Pyspark withColumn : Syntax with Example

Pyspark withColumn featured image

Pyspark withColumn() function is useful in creating, transforming existing pyspark dataframe columns or changing the data type of column. In this article, we will see all the most common usages of withColumn() function.

 

2. Pyspark withColumn() –

In order to demonstrate the complete functionality, we will create a dummy Pyspark dataframe and secondly, we will explore the functionalities and concepts.

import pyspark
from pyspark.sql import SparkSession
records = [ 
    (4,"Charlee","2005","60",35000), 
    (5,"Guo","2010","40",38000)]
record_Columns = ["seq","Name","joining_year", "specialization_id","salary"]
sampleDF = spark.createDataFrame(data=records, schema = record_Columns)
sampleDF.show(truncate=False)

2.1 Changing datatype for column –

As we have specialization_id as Integer format, suppose you want to transform the same into float type. You may use the withColumn() function for the same.

sampleDF.withColumn("specialization_id ",col("specialization_id ").cast("Float")).show()

Note – Do not forget to import this before running the above lines.

from pyspark.sql.functions import col

Output –

withColumn Datatype casting
withColumn Datatype casting

2.2 Transformation of existing column using withColumn() –

Suppose you want to divide or multiply the existing column with some other value, Please use withColumn function.
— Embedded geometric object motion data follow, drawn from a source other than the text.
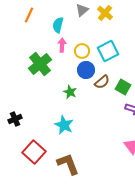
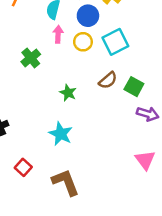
green cross: (40, 64) -> (31, 58), size x0.7
blue circle: (86, 70) -> (88, 16), moved
red square: (34, 152) -> (23, 167), size x0.6

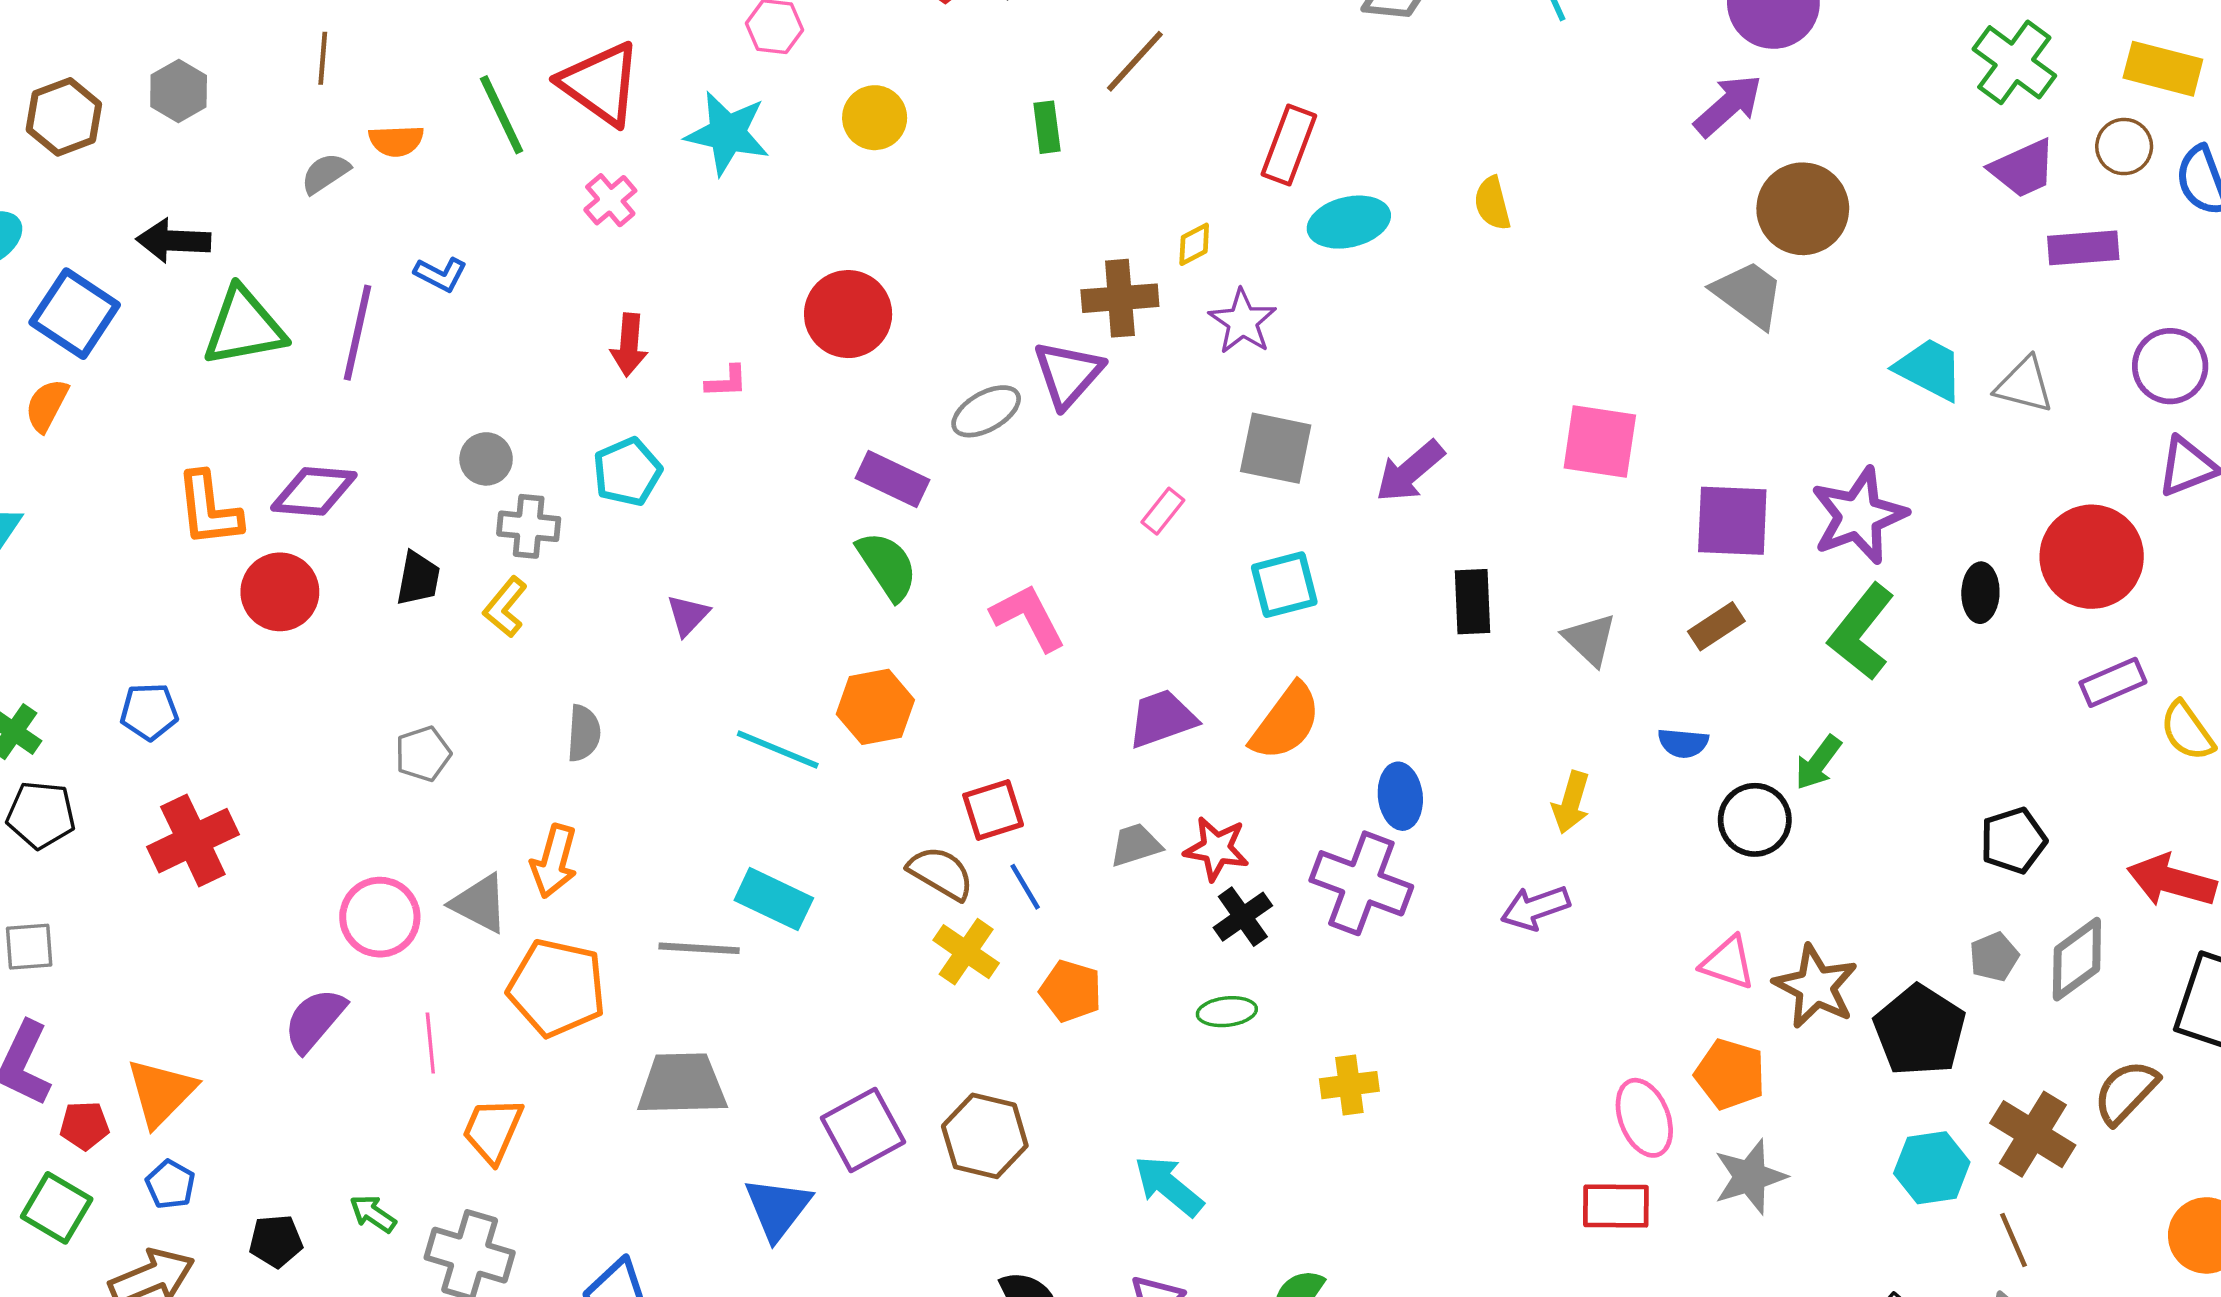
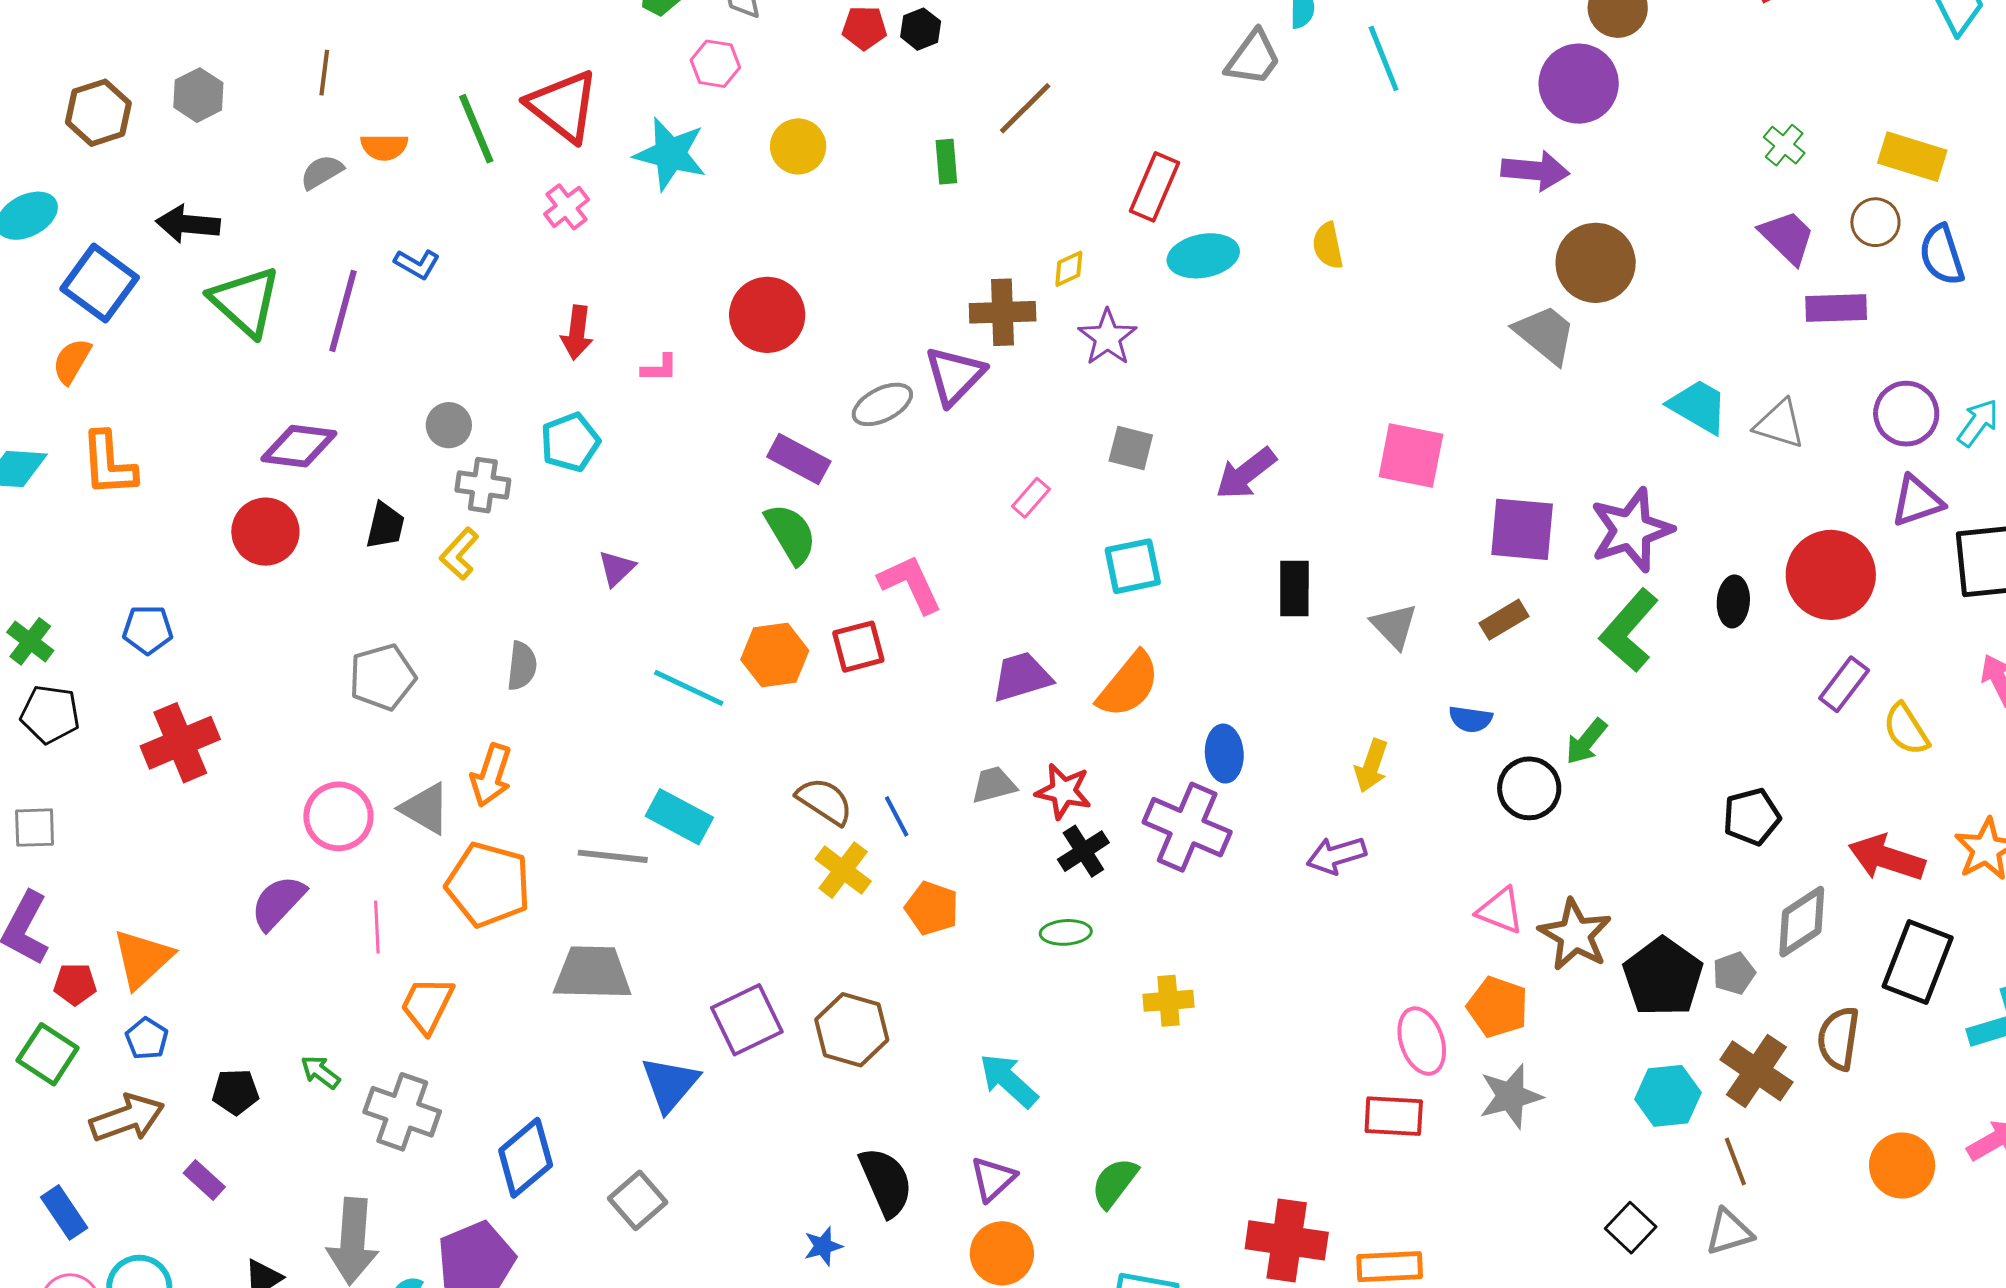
green cross: (2014, 62) -> (1784, 145), size x0.6
purple arrow: (1728, 105) -> (1535, 171), turned 44
purple trapezoid: (2023, 169) -> (1787, 237), turned -114
green triangle: (244, 327) -> (245, 301), turned 50
gray square: (1276, 448) -> (1131, 448), size x0.7
orange L-shape: (209, 509) -> (109, 464), moved
purple rectangle: (2113, 682) -> (1844, 684), turned -32
gray pentagon: (423, 754) -> (382, 677), size x1.4
red square: (993, 810) -> (858, 647), moved
gray pentagon: (1994, 957) -> (1734, 973), moved
brown semicircle: (2126, 1092) -> (1838, 1038), turned -38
Here is the code for this-

sampleDF.withColumn("specialization_id_modified",col("specialization_id")* 2).show()
withColumn multiply with constant
withColumn multiply with constant

 

2.3  Creating new column in Pyspark dataframe using constant value –

Firstly, Before we operate it further, you need to import the lit module for the same. Let’s directly run the code and taste the water. Actually, it is self-explanatory stuff.

from pyspark.sql.functions import lit
sampleDF.withColumn("User_define_Constant_Col", lit("ABC")).show()
constant column using withColumn()
constant column using withColumn()

2.4 Renaming column using Pyspark –

Actually it is not exactly withColumn() but withColumnRename() , Lets see the example-

Rename Pyspark dataframe
Rename Pyspark dataframe

 

Above all, I hope you must have liked this article on withColumn(). This is one of the useful functions in Pyspark which every developer/data engineer.  Please write back to us if you have any concerns related to withColumn() function, You may also comment below in the comment box.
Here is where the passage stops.